Desde 28 de agosto, quando a operação foi deflagrada e o governo proibiu queimadas no Brasil, foram 89 focos de queimadas registrados. Esses focos foram captados pelo Inpe por meio do satélite de referência Aqua em leituras realizadas entre a quarta e às 13h55 de segunda-feira (2).
Neste ano, os focos de queimadas nos territórios indígenas Areões, Areões I e Areões II começaram em 11 de maio. Antes do pico verificado no sábado, a maior medição apontava 20 focos na segunda-feira (26), dois dias antes da operação do Ibama e da PF.
De acordo com o Ibama, na terra indígena vivem cerca de 1,5 mil índios da etnia Xavante. Ela foi o primeiro alvo da operação batizada de Siriema. Os agentes flagraram movimentação de caminhões e tratores dentro da área. Árvores foram encontradas cortadas na terra indígena.
Desde o início da ação, as terras vizinhas, Areões I e Areões II, apresentaram queda no número de queimadas. Três focos foram detectados pelo Aqua. Entre os dias anteriores, de 22 a 27, havia 18 focos nestes locais, de acordo com os dados do Programa Queimadas do Inpe.
Analisando os dados, também é possível obter as informações dos nove satélites do sistema do Inpe. Considerando todas as medições feitas por eles, o número é maior: desde o dia 28, seriam 1.470 focos em Aerões.
Este número é mais alto porque os outros satélites podem detectar focos menores e também pode haver duplicidade em alguns pontos. Por isso, o Inpe aconselha que comparações históricas ou entre períodos utilizem apenas os dados do satélite de referência, o Aqua.

Fogo desde maio

Areões teve as primeiras queimadas do ano em 11 de maio. Os dois focos — únicos naquele mês — também foram detectados pelo Aqua. A maior quantidade de focos ocorreu em agosto. Foram 179 pontos de calor detectados neste mês, sendo que 145 deles a partir do dia 15 (81% dos casos). Todos os focos em Areões estão no Cerrado.
Procurada pelo G1 na semana passada, a Fundação Nacional do Índio (Funai) informou que aguarda a solicitação do Ibama para a instalação de uma base do Prev Fogo dentro do território.
G1 entrou em contato com o Ministério do Meio Ambiente, mas não obteve resposta sobre os desdobramentos das operações na região. Na segunda, sem citar números, o Comando da Operação Verde Brasil diz que focos de queimadas diminuíram.

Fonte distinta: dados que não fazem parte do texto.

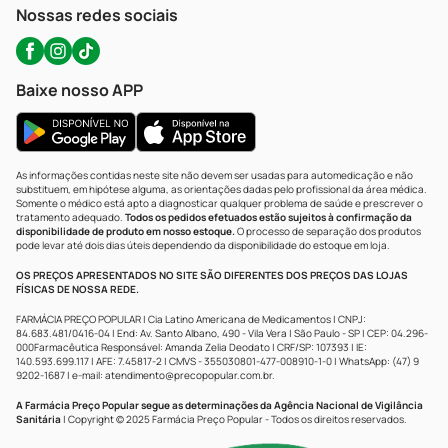
Atendimento@precopopular.com.br
Nossas redes sociais
Baixe nosso APP
As informações contidas neste site não devem ser usadas para automedicação e não
substituem, em hipótese alguma, as orientações dadas pelo profissional da área médica.
Somente o médico está apto a diagnosticar qualquer problema de saúde e prescrever o
tratamento adequado.
Todos os pedidos efetuados estão sujeitos à confirmação da
disponibilidade de produto em nosso estoque.
O processo de separação dos produtos
pode levar até dois dias úteis dependendo da disponibilidade do estoque em loja.
OS PREÇOS APRESENTADOS NO SITE SÃO DIFERENTES DOS PREÇOS DAS LOJAS
FÍSICAS DE NOSSA REDE.
FARMÁCIA PREÇO POPULAR | Cia Latino Americana de Medicamentos | CNPJ:
84.683.481/0416-04 | End: Av. Santo Albano, 490 - Vila Vera | São Paulo - SP | CEP: 04.296-
000Farmacêutica Responsável: Amanda Zelia Deodato | CRF/SP: 107393 | IE:
140.593.699.117 | AFE: 7.45817-2 | CMVS - 355030801-477-008910-1-0 | WhatsApp: (47) 9
9202-1687 | e-mail:
atendimento@precopopular.com.br
.
A Farmácia Preço Popular segue as determinações da Agência Nacional de Vigilância
Sanitária
| Copyright © 2025 Farmácia Preço Popular - Todos os direitos reservados.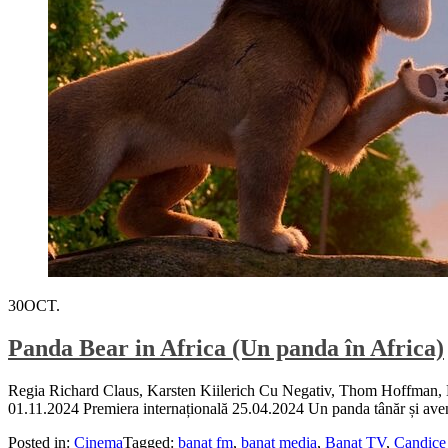
30
OCT.
Panda Bear in Africa (Un panda în Africa)
Regia Richard Claus, Karsten Kiilerich Cu Negativ, Thom Hoffman,
01.11.2024 Premiera internațională 25.04.2024 Un panda tânăr și aventu
Posted in:
Cinema
Tagged:
banat fm
,
banat media
,
Banat TV
,
Candice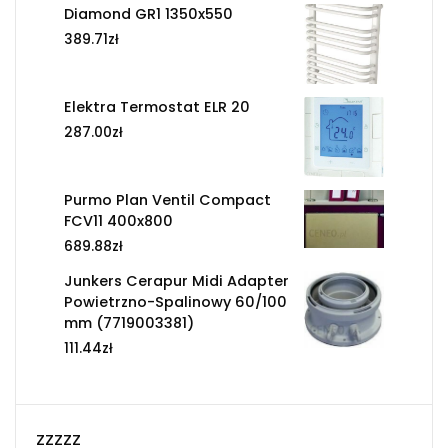
Diamond GR1 1350x550
389.71
zł
Elektra Termostat ELR 20
287.00
zł
Purmo Plan Ventil Compact
FCV11 400x800
689.88
zł
Junkers Cerapur Midi Adapter
Powietrzno-Spalinowy 60/100
mm (7719003381)
111.44
zł
zzzzz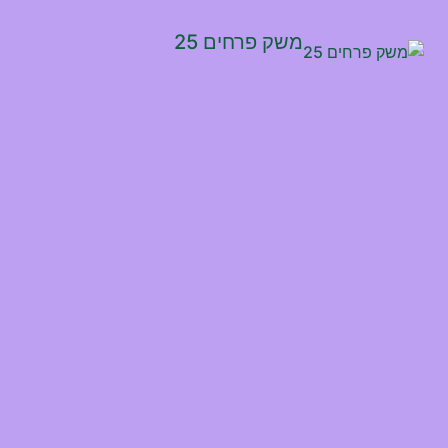
משק פרחים 25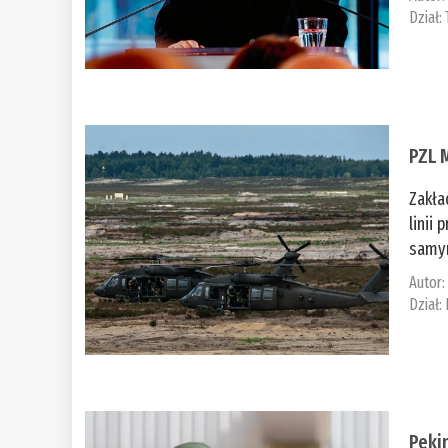
Dział:
PZL 
Zakła
linii
samym
Autor
Dział:
Peki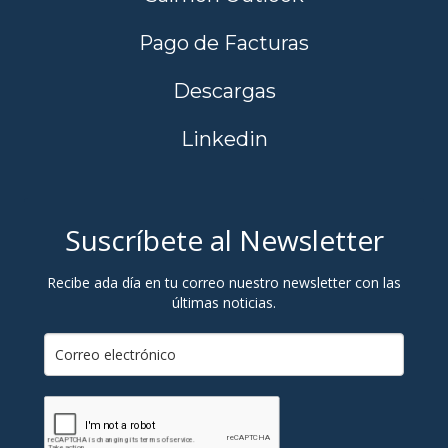
Pago de Facturas
Descargas
Linkedin
Suscríbete al Newsletter
Recibe ada día en tu correo nuestro newsletter con las
últimas noticias.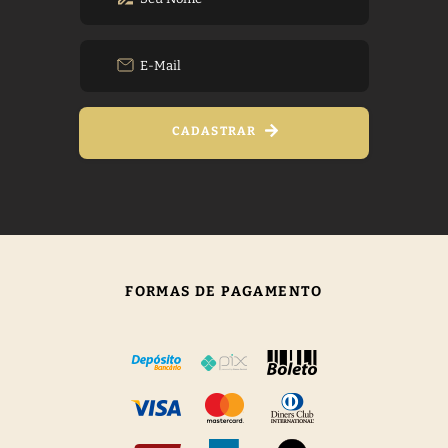
CADASTRAR
FORMAS DE PAGAMENTO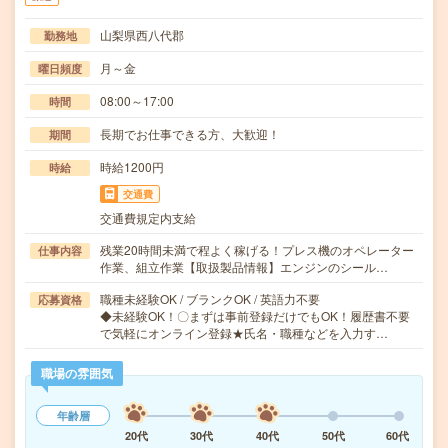
山梨県西八代郡
勤務地
月～金
曜日頻度
08:00～17:00
時間
長期でお仕事できる方、大歓迎！
期間
時給1200円
時給
交通費
交通費規定内支給
残業20時間未満で程よく稼げる！プレス機のオペレーター
仕事内容
作業、組立作業【取扱製品情報】エンジンのシール…
職種未経験OK / ブランクOK / 英語力不要
応募資格
◆未経験OK！〇まずは事前登録だけでもOK！履歴書不要
で気軽にオンライン登録★氏名・職種などを入力す…
職場の雰囲気
年齢層
20代
30代
40代
50代
60代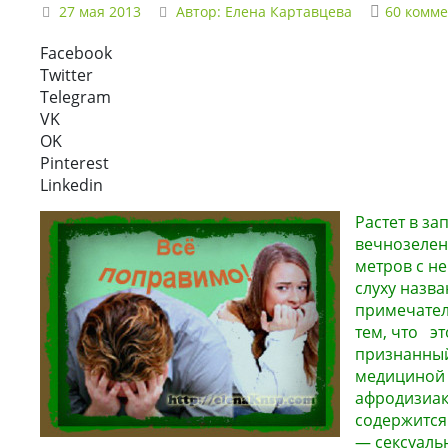
27 мая 2013
Автор:
Елена Картавцева
60 комм
Facebook
Twitter
Telegram
VK
OK
Pinterest
Linkedin
Растет в з
вечнозелен
метров с 
слуху назв
примечател
тем, что э
признанны
медициной 
афродизиак
содержится
— сексуаль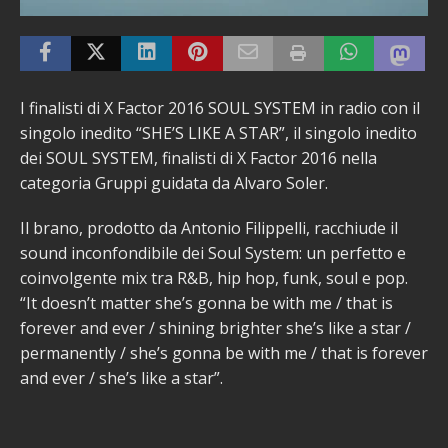
I finalisti di X Factor 2016 SOUL SYSTEM in radio con il
singolo inedito “SHE’S LIKE A STAR”, il singolo inedito
dei SOUL SYSTEM, finalisti di X Factor 2016 nella
categoria Gruppi guidata da Alvaro Soler.
Il brano, prodotto da Antonio Filippelli, racchiude il
sound inconfondibile dei Soul System: un perfetto e
coinvolgente mix tra R&B, hip hop, funk, soul e pop.
“It doesn’t matter she’s gonna be with me / that is
forever and ever / shining brighter she’s like a star /
permanently / she’s gonna be with me / that is forever
and ever / she’s like a star”.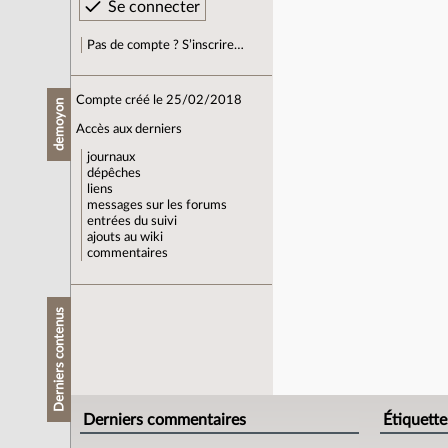
Pas de compte ? S’inscrire…
Compte créé le 25/02/2018
demoyon
Accès aux derniers
journaux
dépêches
liens
messages sur les forums
entrées du suivi
ajouts au wiki
commentaires
Derniers contenus
Derniers commentaires
Étiquette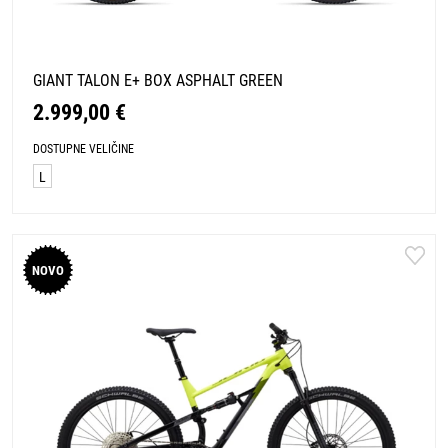
GIANT TALON E+ BOX ASPHALT GREEN
2.999,00 €
DOSTUPNE VELIČINE
L
NOVO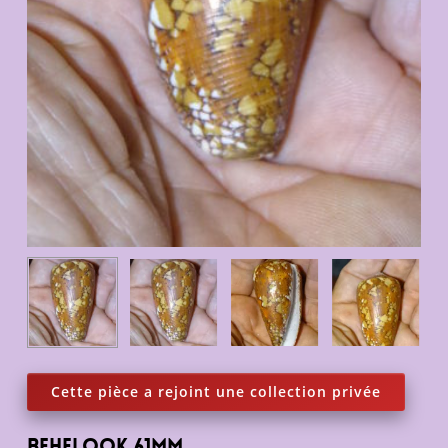
Behelook 61mm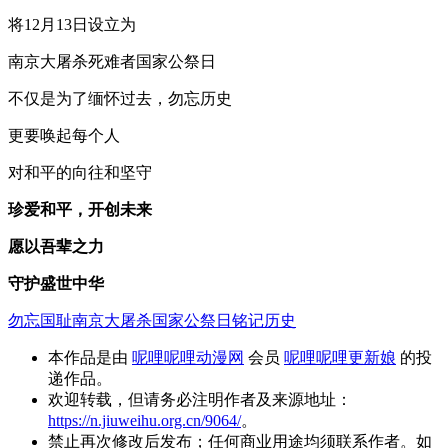
将12月13日设立为
南京大屠杀死难者国家公祭日
不仅是为了缅怀过去，勿忘历史
更要唤起每个人
对和平的向往和坚守
珍爱和平，开创未来
愿以吾辈之力
守护盛世中华
勿忘国耻
南京大屠杀
国家公祭日
铭记历史
本作品是由
呢哩呢哩动漫网
会员
呢哩呢哩更新娘
的投
递作品。
欢迎转载，但请务必注明作者及来源地址：
https://n.jiuweihu.org.cn/9064/
。
禁止再次修改后发布；任何商业用途均须联系作者。如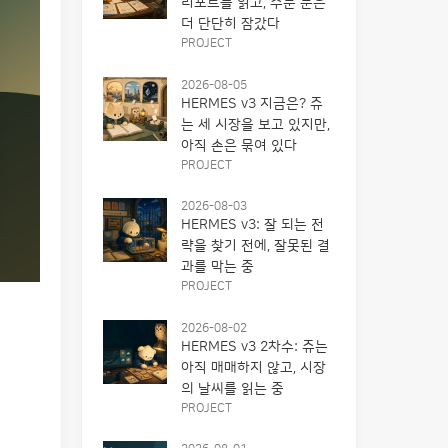
리포트를 읽고, 주문 문은
더 단단히 잠갔다
PROJECT
2026-08-05
HERMES v3 지금은? 쥬
는 세 시장을 보고 있지만,
아직 손은 묶여 있다
PROJECT
2026-08-03
HERMES v3: 잘 되는 전
략을 찾기 전에, 잘못된 결
과를 막는 중
PROJECT
2026-08-02
HERMES v3 2차수: 쥬는
아직 매매하지 않고, 시장
의 날씨를 읽는 중
PROJECT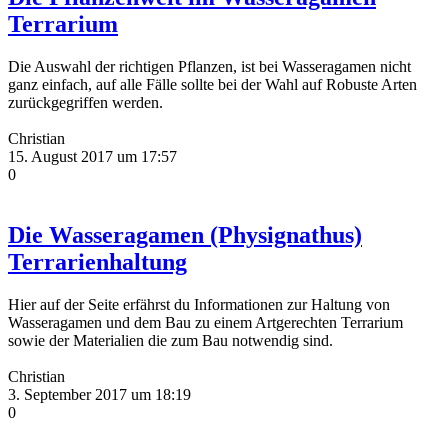
Terrarium
Die Auswahl der richtigen Pflanzen, ist bei Wasseragamen nicht
ganz einfach, auf alle Fälle sollte bei der Wahl auf Robuste Arten
zurückgegriffen werden.
Christian
15. August 2017 um 17:57
0
Die Wasseragamen (Physignathus)
Terrarienhaltung
Hier auf der Seite erfährst du Informationen zur Haltung von
Wasseragamen und dem Bau zu einem Artgerechten Terrarium
sowie der Materialien die zum Bau notwendig sind.
Christian
3. September 2017 um 18:19
0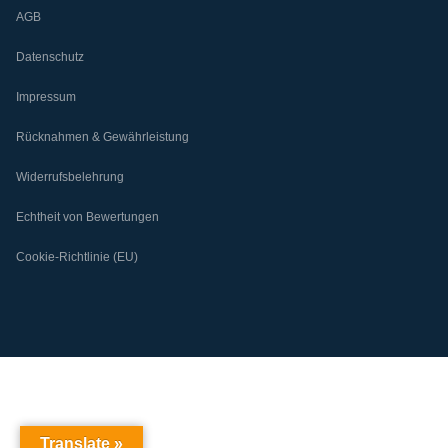
AGB
Datenschutz
Impressum
Rücknahmen & Gewährleistung
Widerrufsbelehrung
Echtheit von Bewertungen
Cookie-Richtlinie (EU)
Translate »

Alberto Setzer, pesquisador do Programa Queimadas, explica que tanto na Amazônia quanto no Cerrado o fogo é utilizado para a expansão da fronteira agrícola e também para a manutenção de áreas que já foram desmatadas. Problemas de saúde

Na semana passada, a coordenadora distrital de Saúde Indígena da etnia Xavante Luciene Cândida Gomes afirmou ao G1 que houve aumento do número de casos de doenças respiratórias entre indígenas da região nesse período.
"Antes, tínhamos uma média de 10 a 70 casos por mês, e agora tivemos 1,5 mil atendimentos por mês, em junho e julho, e agosto seguiu da mesma forma. Temos situações que agravaram para pneumonia", explicou.